- Born: January 1st 1928
- Citizenship: Sundan
- Education: Gordon Memorial college
- Occupation: Activist

= Fatima Talib =

Sudanese educator and women's rights activist

Fatima Talib (فاطِمة طالِب, born 1 January 1928) is a Sudanese educator and women's rights activist who convened the first women-only organisation in Sudan.

== Activism ==
In 1948, with her friends and colleagues at Gordon Memorial College, Mahasin Abed Alaal and Khalda Zahir, Talib founded the Young Women's Cultural Society (Jam'ee'yat alfata'yat althaqa'fia) in Omdurman. The society was designed to educate and empower women and provide social support for them. In order to function, the society needed the support of the British authorities, so was advertised solely as a social concern, however it had political undertones. Nine women joined immediately, but the society only lasted for two years. Despite its short life, it is important as it was the first women-only organisation to be established in Sudan.

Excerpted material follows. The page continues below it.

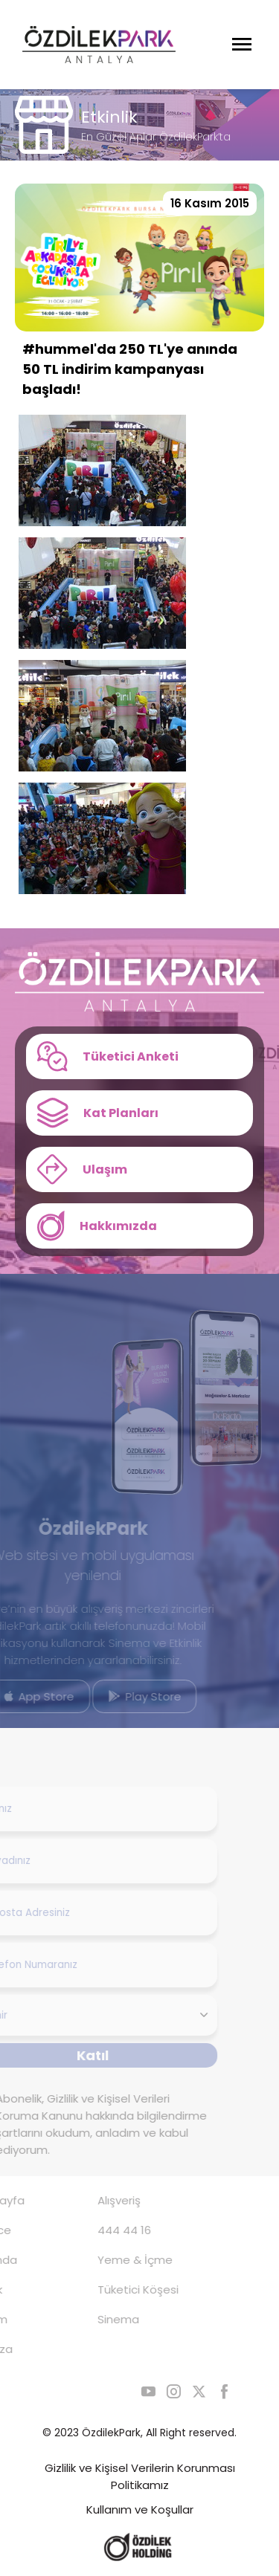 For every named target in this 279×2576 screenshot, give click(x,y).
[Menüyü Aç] (242, 44)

In 1949, Talib became the first female member of the Muslim Brotherhood. She was joined by sisters from the Al-Mahdi family and together they founded the Women’s Development Society.

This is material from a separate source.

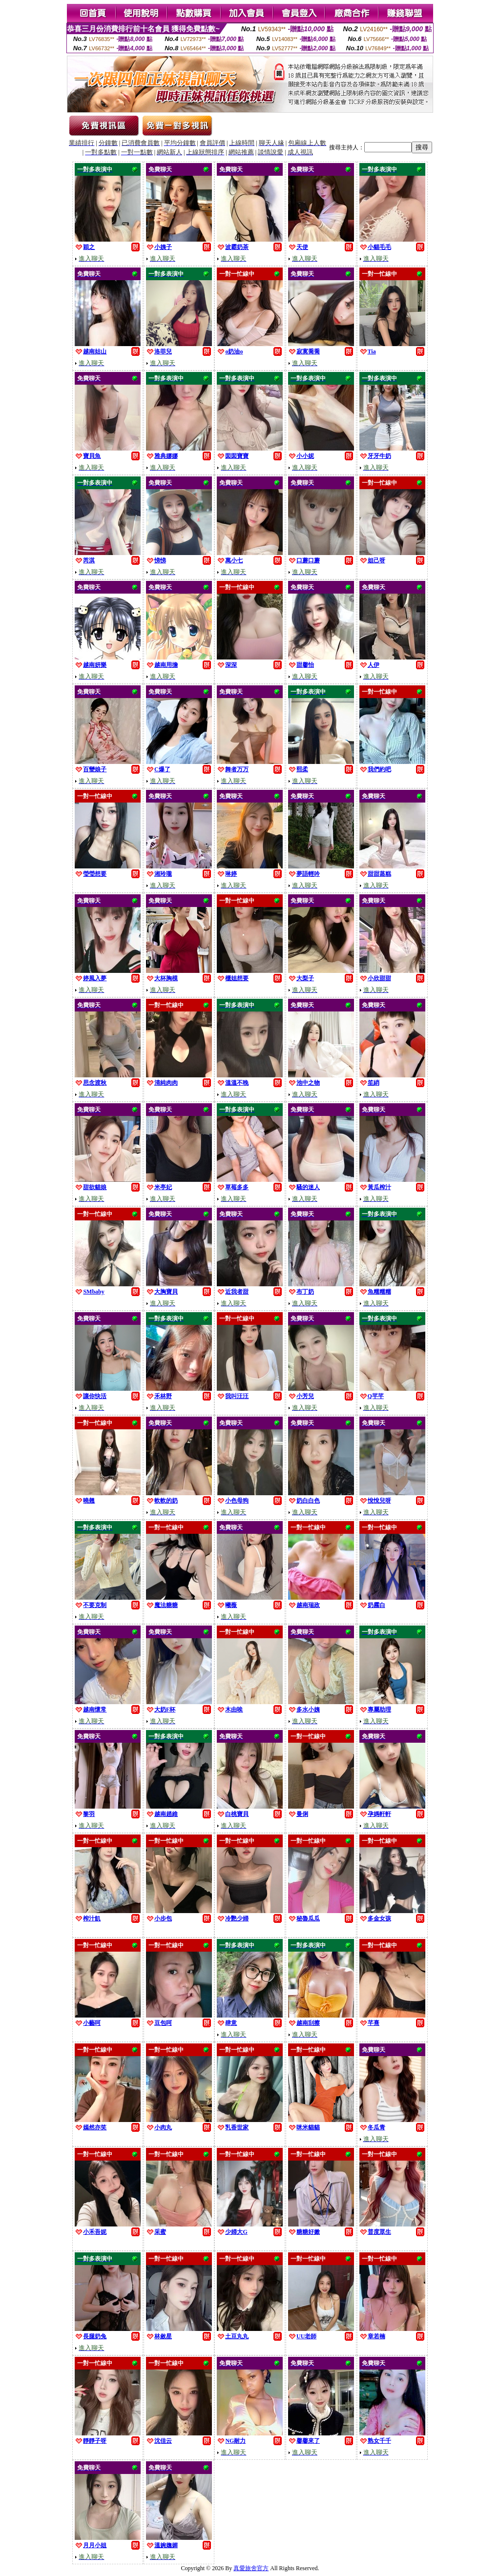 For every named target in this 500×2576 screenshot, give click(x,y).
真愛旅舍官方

In 1952, with Khalda Zahir, Hajja Kashif Badri, and others, Talib founded the Sudanese Women's Union (الاتحاد النسائي السوداني al Etihaad al Nisaa'i alSudani). This organisation was designed to unite and promote women's issues. The first executive committee was made up of Fatima Talib Isma'il, Khalida Zahir and Fatima Ahmed Ibrahim. Talib was President of the Union from 1952-6. The establishment of the Union was one of the most important events in the struggle against colonialism in Sudan. It enabled women to mobilise to understand and protect their social, economic and civil rights. It was set up under pan-Africanist and socialist ideologies.

== Early life ==
Talib was born on 1 January 1928 in Al-Rank, in southern Sudan. Her father was an army officer who was one of the leaders in the 1924 revolution. She was educated at Unity High School in Khartoum and from there was the first woman from Sudan to obtain a degree London University.

== Career ==
Talib was the first woman in Sudan to become the headmistress of a secondary school. During her career she worked in Yemen, delivering plans for women's education. In 2004, Talib was interviewed about her role in Sudanese feminism.